# Bike rack for car - free (collect S London)



## theclaud (29 Mar 2010)

The sort of rack that goes on the back of a hatchback-type car. Very good condition - holds two or three bikes. A friend has moved house, no longer has a car and is looking to offload superfluous stuff. Free to whoever asks first and can pick it up from South London (Crystal Palace/Anerley). PM me your contact details if interested.


----------



## Tynan (31 Mar 2010)

zafira type hatchback?


----------



## Mista Preston (2 Apr 2010)

theclaud

My missus has told me that the bike rack has to go on my car not hers so as mine is a salon I dont think this will fit. Thanks for the offer


----------



## theclaud (14 Apr 2010)

Tynan said:


> zafira type hatchback?



Possibly - I have no idea what that means...


----------



## theclaud (14 Apr 2010)

Mista Preston said:


> theclaud
> 
> My missus has told me that the bike rack has to go on my car not hers so as mine is a salon I dont think this will fit.
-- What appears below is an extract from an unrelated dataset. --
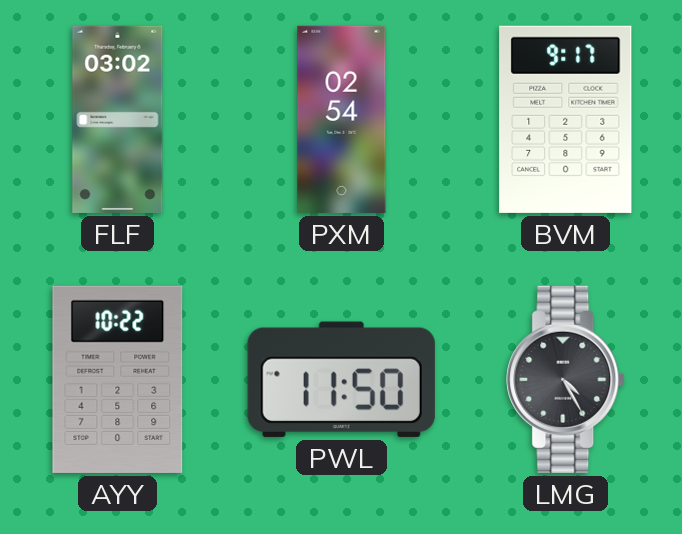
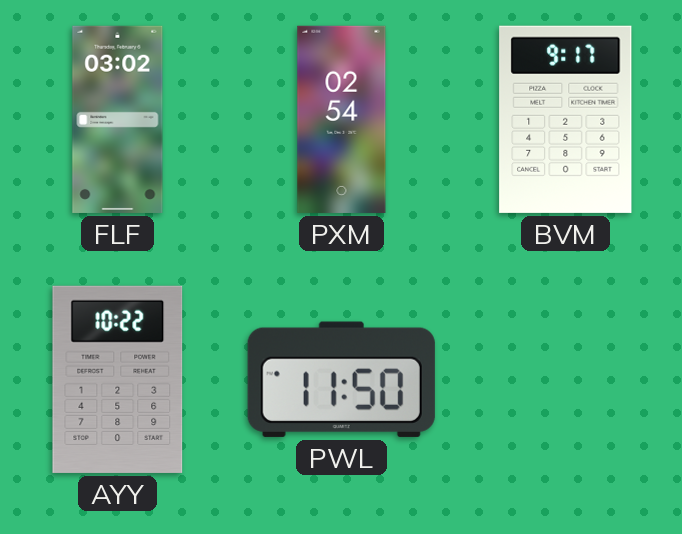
LMG: 4:25 -> none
Thanks for the offer



No worries.


----------



## gaz (14 Apr 2010)

Do you know if its high loading? As in above the number plate?


----------



## theclaud (14 Apr 2010)

gaz said:


> Do you know if its high loading? As in above the number plate?
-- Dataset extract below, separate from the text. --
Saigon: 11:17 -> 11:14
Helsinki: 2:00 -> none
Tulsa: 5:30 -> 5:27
I think it is. It belongs to a friend so I can't check right now. PM me your email address and I'll get her to contact you...


----------



## bhodgkiss (15 Apr 2010)

has this sold?


----------



## Tynan (17 Apr 2010)

this still up for grabs?

I do want one, just don't want to pay for one


----------



## theclaud (26 Apr 2010)

Tynan said:


> this still up for grabs?
> 
> 
> Sorry Tynan - forgot to check this thread. I think it has gone but will check...


----------



## Tynan (27 Apr 2010)

think?

no sweat at all fella, it's all completely ok either way


----------